To prevail in arbitration cases related to the scandal, investors first would have to show that they bought stock mentioned in the settlement from one of the 10 brokerage firms, according to investors’ attorney Philip M. Aidikoff. Investors also would need to show that they relied on the tainted research or that the brokerage firm failed to provide material facts about the company, adds Aidikoff of Aidikoff & Uhl in Beverly Hills. Then the investor would have to prove damages.
Aidikoff says he has received hundreds of calls from investors inquiring about the matter. He plans to file two dozen arbitration cases related to the analyst scandal in the near future.
Investors may be able to bolster their cases with evidence from the brokerage firms themselves. Regulators have released internal e-mail messages, memos and other documents from the brokerage firms that vividly depict the alleged misdeeds.

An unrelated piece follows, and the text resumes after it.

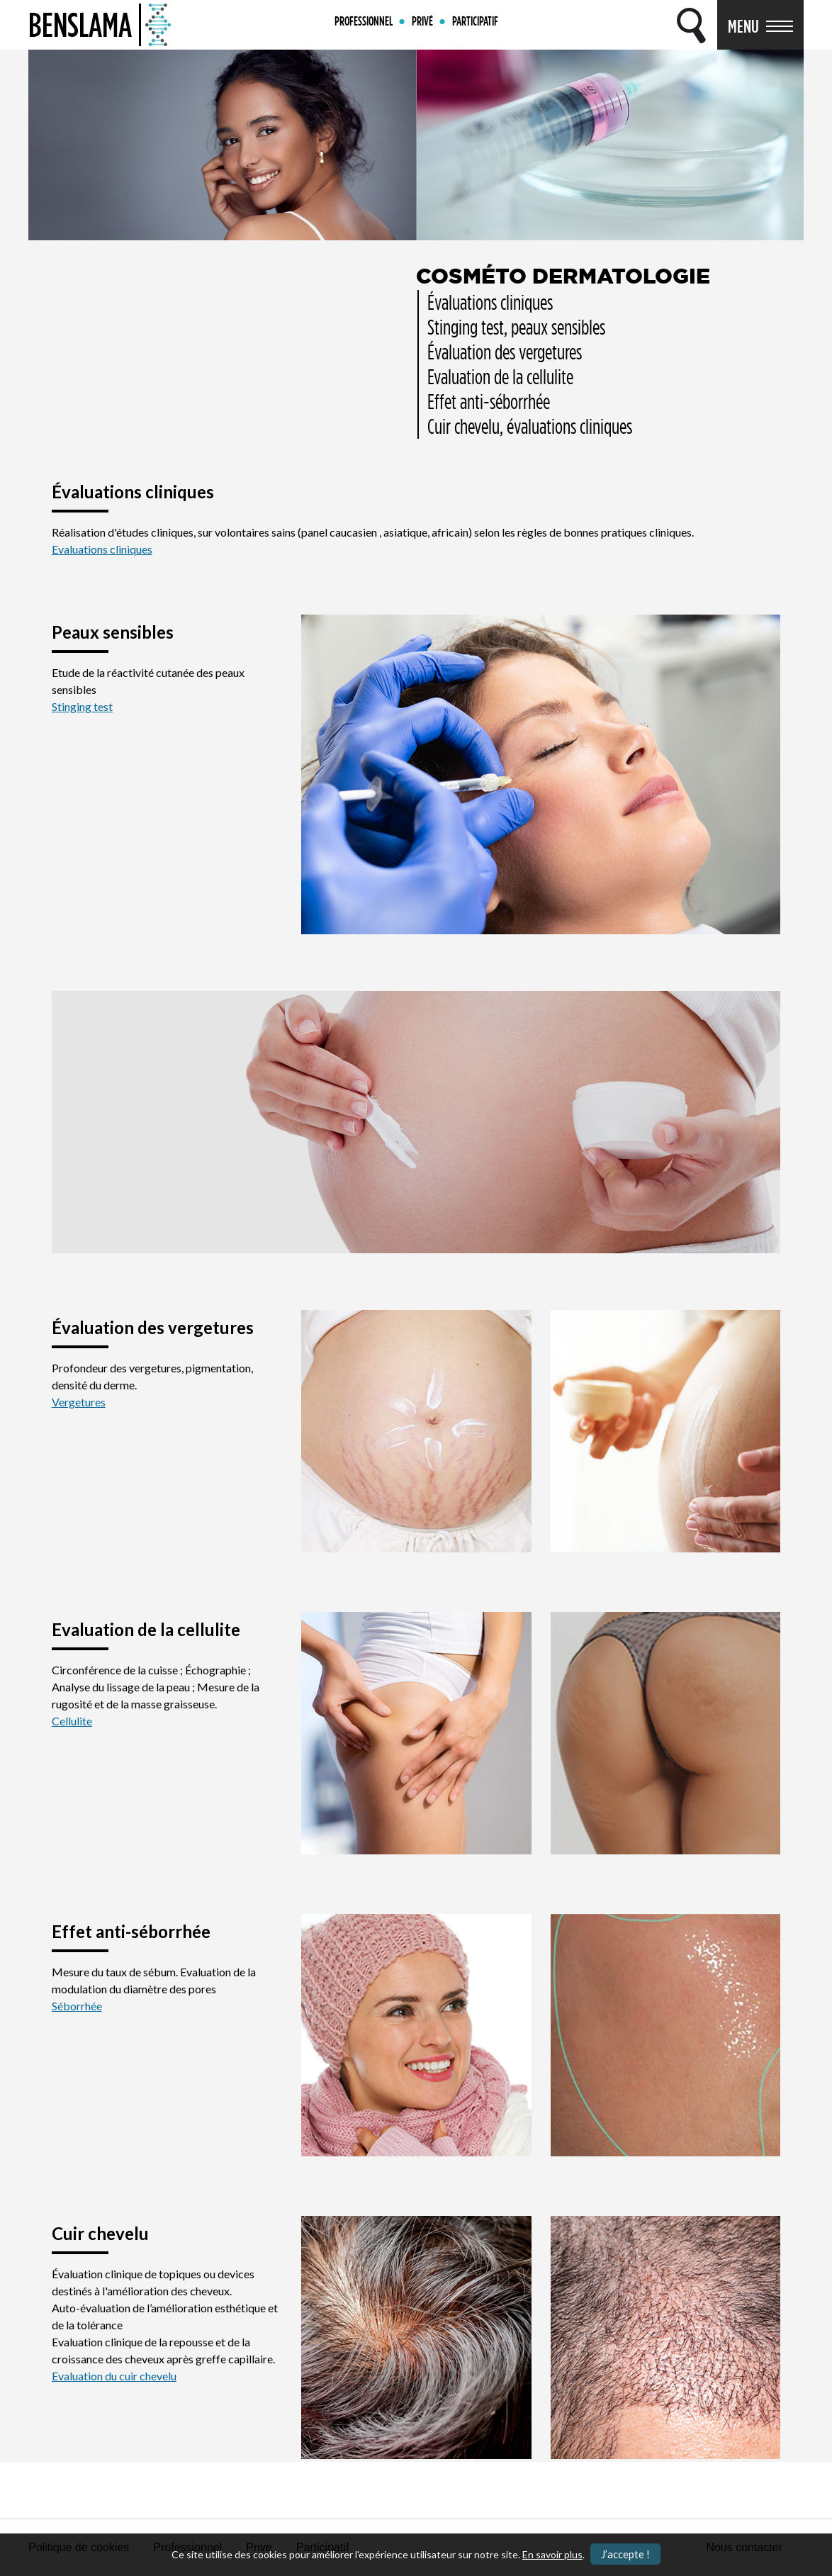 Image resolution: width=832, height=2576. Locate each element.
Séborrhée (77, 2005)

Most of the brokerage firms that settled with regulators either declined to comment on the expected increase in arbitration case or didn’t return calls for comment.
But a representative for one firm says the driving force behind recent increases in arbitration cases is the bad economy.
“That bear market has spawned a bull market in claims, many of which are absolutely without merit or any basis,” says Merrill Lynch spokesman Mark Herr.
The firm tries to resolve claims that have merit, and it vigorously defends itself against meritless claims, Herr adds.
Although some investors may pursue the arbitration route, it’s not the only choice for people who believe they were duped by the big Wall Street firms.
But Aidikoff says that investors likely will recover only pennies for every dollar lost – at best – from the $400 million restitution fund established by the settlement. Investors may opt to join one of the many pending class actions relating to the scandal, but he says the class actions also are likely to yield pennies on the dollar.
Although investors could go to court and file an individual lawsuit relating to the allegations, “anyone who tries to file a lawsuit for an individual will be subject to being bounced right back into arbitration,” Sadler says.